No: soon the wide wild world itself becomes training data. And for much more than just an LLM. LLM plus reinforcement learning—this is were the capacity of our in silico children will engender much parental anxiety.
However, I think the most cost-effective way to train for real world is to train in a simulated physical world first. I would assume that Boston Dynamics does exactly that, and I would expect integrated vision-action-language models to first be trained that way too.
That's how everyone in robotics is doing these days.
You take a bunch of mo-cap data and simulate it with your robot body. Then as much testing as you can with the robot and feed the behavior back in to the model for fine tuning.
Unitree gives an example of the simulation versus what the robot can do in their latest video
It is a limiting factor, due to diminishing returns. A model trained on double the data, will be 10% better, if that!
When it comes to multi-modality, then training data is not limited, because of many different combinations of language, images, video, sound etc. Microsoft did some research on that, teaching spacial recognition to an LLM using synthetic images, with good results. [1]
When someone states that there are not enough training data, they usually mean code, mathematics, physics, logical reasoning etc. In the open internet right now, there are is not enough code to make a model 10x better, 100x better and so on.
Synthetic data will be produced of course, scarcity of data is the least worrying scarcity of all.
> video generation also seemed kind of stagnant before Sora
I take the opposite view. I don't think video generation was stagnating at all, and was in fact probably the area of generative AI that was seeing the biggest active strides. I'm highly optimistic about the future trajectory of image and video models.
By contrast, text generation has not improved significantly, in my opinion, for more than a year now, and even the improvement we saw back then was relatively marginal compared to GPT-3.5 (that is, for most day-to-day use cases we didn't really go from "this model can't do this task" to "this model can now do this task". It was more just "this model does these pre-existing tasks, in somewhat more detail".)
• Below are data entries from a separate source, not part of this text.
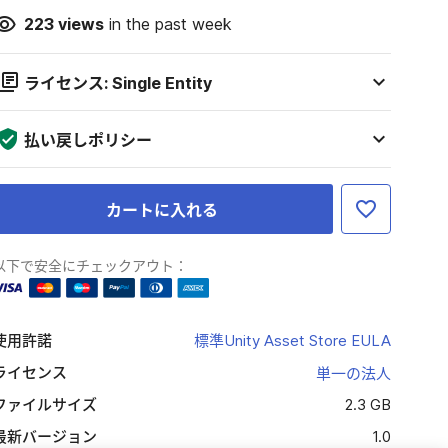
223
views
in the past week
ライセンス: Single Entity
払い戻しポリシー
カートに入れる
以下で安全にチェックアウト：
使用許諾
標準Unity Asset Store EULA
ライセンス
単一の法人
ファイルサイズ
2.3 GB
最新バージョン
1.0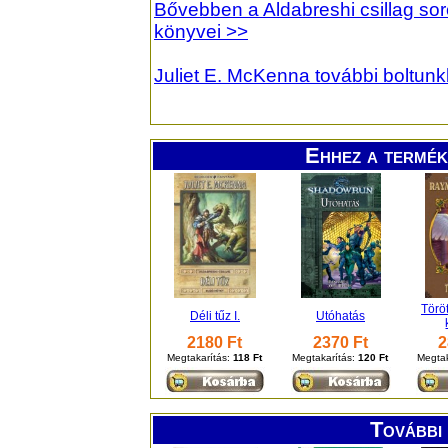
Bővebben a Aldabreshi csillag soroz
könyvei >>
Juliet E. McKenna további boltun
Ehhez a termék
Töröt
Déli tűz I.
Utóhatás
2180 Ft
2370 Ft
2
Megtakarítás:
118 Ft
Megtakarítás:
120 Ft
Megtak
További 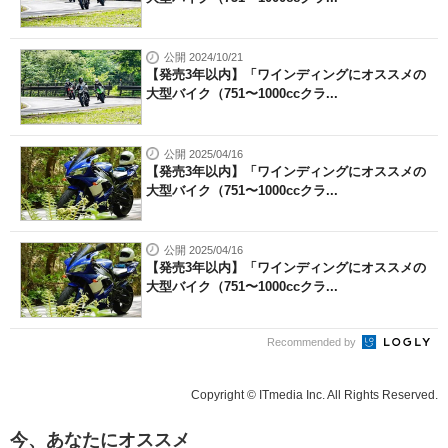
公開 2024/10/21
【発売3年以内】「ワインディングにオススメの
大型バイク（751〜1000ccクラ...
公開 2025/04/16
【発売3年以内】「ワインディングにオススメの
大型バイク（751〜1000ccクラ...
公開 2025/04/16
【発売3年以内】「ワインディングにオススメの
大型バイク（751〜1000ccクラ...
Recommended by
Copyright © ITmedia Inc. All Rights Reserved.
今、あなたにオススメ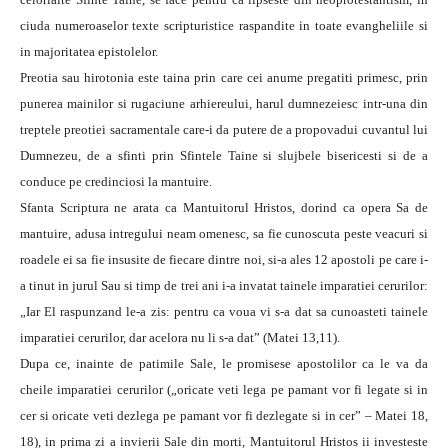
ciuda numeroaselor texte scripturistice raspandite in toate evangheliile si
in majoritatea epistolelor.
Preotia sau hirotonia este taina prin care cei anume pregatiti primesc, prin
punerea mainilor si rugaciune arhiereului, harul dumnezeiesc intr-una din
treptele preotiei sacramentale care-i da putere de a propovadui cuvantul lui
Dumnezeu, de a sfinti prin Sfintele Taine si slujbele bisericesti si de a
conduce pe credinciosi la mantuire.
Sfanta Scriptura ne arata ca Mantuitorul Hristos, dorind ca opera Sa de
mantuire, adusa intregului neam omenesc, sa fie cunoscuta peste veacuri si
roadele ei sa fie insusite de fiecare dintre noi, si-a ales 12 apostoli pe care i-
a tinut in jurul Sau si timp de trei ani i-a invatat tainele imparatiei cerurilor:
„Iar El raspunzand le-a zis: pentru ca voua vi s-a dat sa cunoasteti tainele
imparatiei cerurilor, dar acelora nu li s-a dat” (Matei 13,11).
Dupa ce, inainte de patimile Sale, le promisese apostolilor ca le va da
cheile imparatiei cerurilor („oricate veti lega pe pamant vor fi legate si in
cer si oricate veti dezlega pe pamant vor fi dezlegate si in cer” – Matei 18,
18), in prima zi a invierii Sale din morti, Mantuitorul Hristos ii investeste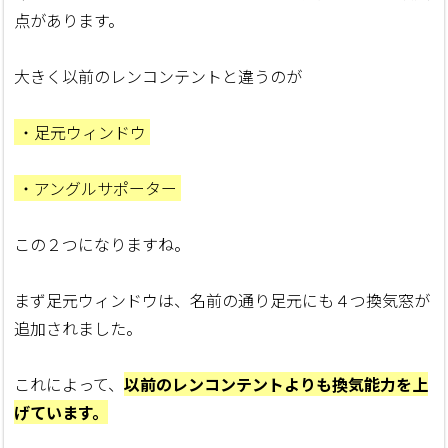
点があります。
大きく以前のレンコンテントと違うのが
・足元ウィンドウ
・アングルサポーター
この２つになりますね。
まず足元ウィンドウは、名前の通り足元にも４つ換気窓が
追加されました。
これによって、
以前のレンコンテントよりも換気能力を上
げています。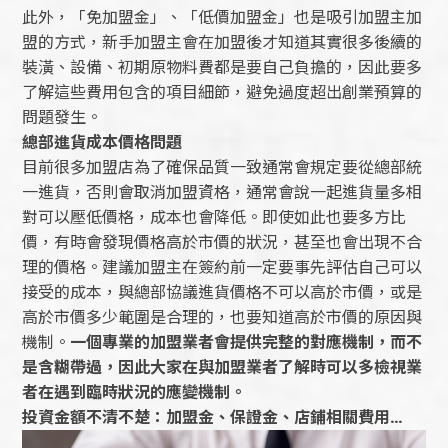
此外，「免加盟金」、「低價加盟金」也是吸引加盟主加
盟的方式，新手加盟主會在加盟後才知道其實很多後續的
裝潢、設備、初期原物料費都是要自己負擔的，因此要多
了解這些費用包含的項目細節，避免過度超出創業預算的
問題發生。
總部進貨成本價格問題
目前很多加盟店為了確保品質一致通常會規定要從總部統
一進貨，否則會取消加盟資格，通常會說一起進貨量多相
對可以壓低價格，成本也會降低。即使如此也要多方比
價，有時會發現價格高於市價的狀況，甚至也會出現不合
理的價格。建議加盟主在簽約前一定要事先評估自己可以
接受的成本，與總部協議進貨價格不可以高於市價，或是
高於市價多少範圍是合理的，也要知道高於市價的原因與
機制。
一個專業的加盟業者會提供完整的對應機制，而不
是含糊帶過，因此大家在與加盟業者了解時可以多檢視業
者在遇到臨時狀況的應變機制。
投資金額不清不楚：加盟金、保證金、店鋪相關費用...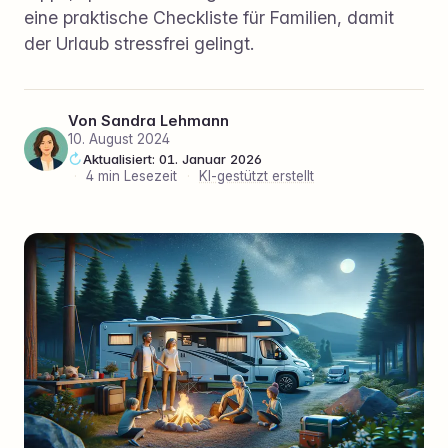
eine praktische Checkliste für Familien, damit
der Urlaub stressfrei gelingt.
Von
Sandra Lehmann
10. August 2024
Aktualisiert: 01. Januar 2026
·
4 min Lesezeit
·
KI-gestützt erstellt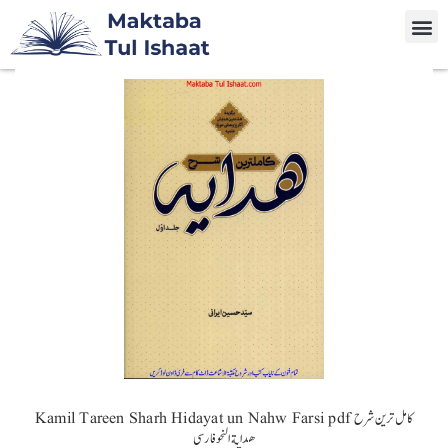
Kamil Tareen Sharh Hidayat un Nahw Farsi pdf کامل ترین شرح
هدایة النحو فارسی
If OpenAI really is secretly cooking up some huge reasoning improvements for their text models, I'll eat my hat. But for now I'm skeptical.
> By contrast, text generation has not improved significantly, in my opinion, for more than a year now
With less than $800 worth of hardware including everything but the monitor, you can run an open weight model more powerful than GPT 3.5 locally, at around 6 - 7T/s[0]. I would say that is a huge improvement.
It doesn't seem that way to me. But even if it did, video generation also seemed kind of stagnant before Sora.
In general, I think The Bitter Lesson is the biggest factor at play here, and compute power is not stagnating.